Pot industry’s homegrown credit union squares off against the fed

By on 5 Feb 2015commentsShare

Marijuana has been legal in Colorado for medicinal purposes since 2009, and for recreational uses since last year. Many satisfied voters celebrate on the daily by toking up with a little less bud-induced paranoia. But the state’s pot businesses are feeling a new paranoia: namely, that financial institutions won’t do business with them.

As a result, most weed shops in Colorado conduct business entirely in cash. Which is why, the New York Times reported, a group of entrepreneurs is hoping to open Colorado’s first credit union specifically created to serve pot-selling businesses. But hold your applause, ladies and gents: Their efforts are being strangled by, shall we say, federal green tape. Here’s the Times:

[Mark] Mason, 54, … and a group of other entrepreneurs in Colorado want to start the first-ever financial institution established specifically to serve the pot industry. To do that, they need to make deposits in a Federal Reserve account, and the agency hasn’t let them. Such humdrum administrative decisions are made all the time by federal banking officials, but this one raises big political and legal issues between the federal government and the state of Colorado over the legalization of marijuana.

Before we get blunt about the details, we’d like to issue a brief PSA (Pot Sustainability Announcement): Weed growing, illegal or otherwise, can have a serious impact on the environment from blazing energy costs to harshing the local landscape.
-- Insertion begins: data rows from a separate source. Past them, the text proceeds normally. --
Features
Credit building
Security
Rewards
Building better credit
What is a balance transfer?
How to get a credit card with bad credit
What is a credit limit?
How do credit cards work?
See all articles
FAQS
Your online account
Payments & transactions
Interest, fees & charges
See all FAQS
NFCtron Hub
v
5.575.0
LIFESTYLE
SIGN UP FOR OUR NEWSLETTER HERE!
Because legal marijuana, with robust environmental regulations, can be easier on the Earth, I kinda like the idea (Not to be confused with my own personal beliefs about marijuana-usage, grandma!). Making financial institutions available to small business owners is a step towards a greener planet (in, uh, a couple of ways).

Back to the green-cash-money problem: Because weed isn’t nationally legalized, banks put themselves at risk of prosecution for money laundering. They also have a harder time getting insured by larger financial institutions.
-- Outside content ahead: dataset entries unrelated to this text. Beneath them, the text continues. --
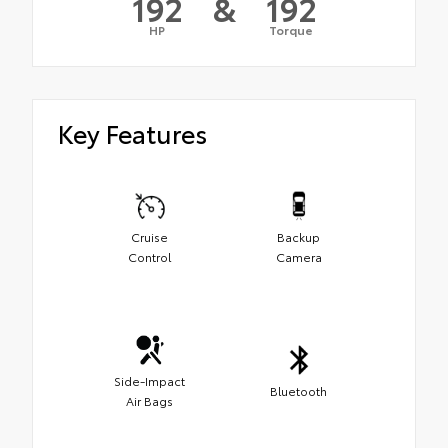
192
&
192
HP
Torque
Key Features
Cruise
Backup
Control
Camera
Side-Impact
Bluetooth
Air Bags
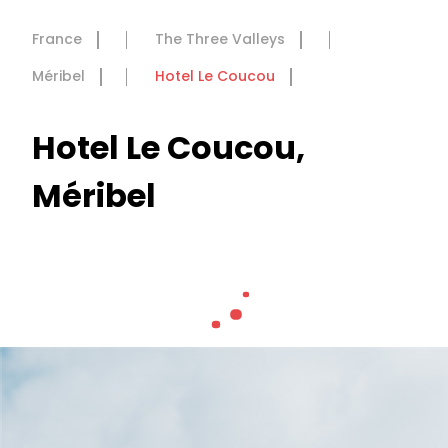
France
The Three Valleys
Méribel
Hotel Le Coucou
Hotel Le Coucou,
Méribel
And so, Colorado’s weed shop owners are feeling the consequences of a bank-challenged industry: Some have had their bank accounts repeatedly cancelled, others keep cash bolted tight in safes on the shop floor, and all pay high federal tax rates.
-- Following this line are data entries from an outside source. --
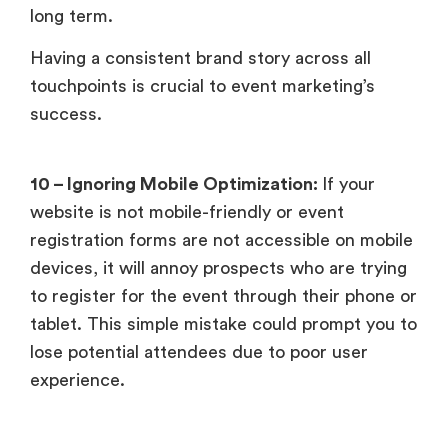
long term.
Having a consistent brand story across all
touchpoints is crucial to event marketing’s
success.
10 – Ignoring Mobile Optimization:
If your
website is not mobile-friendly or event
registration forms are not accessible on mobile
devices, it will annoy prospects who are trying
to register for the event through their phone or
tablet. This simple mistake could prompt you to
lose potential attendees due to poor user
experience.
Colorado is not likely to strike out the law now, even with neighboring governments suing the state for Colorado-grown pot entering their borders. And since only 5 percent of Colorado’s weed sellers use financial institutions, the state’s economy is craving pot-friendly credit unions.

If Mason is able to limbo under the existing banking regulations and open the doors to the first financial pot joint, it could mean another step toward a cleaner weed industry. And that’s something we’d be stoked about.

Source:
The First Bank of Bud: Marijuana Industry in Colorado, Eager for Its Own Bank, Waits on the Fed

, The New York Times.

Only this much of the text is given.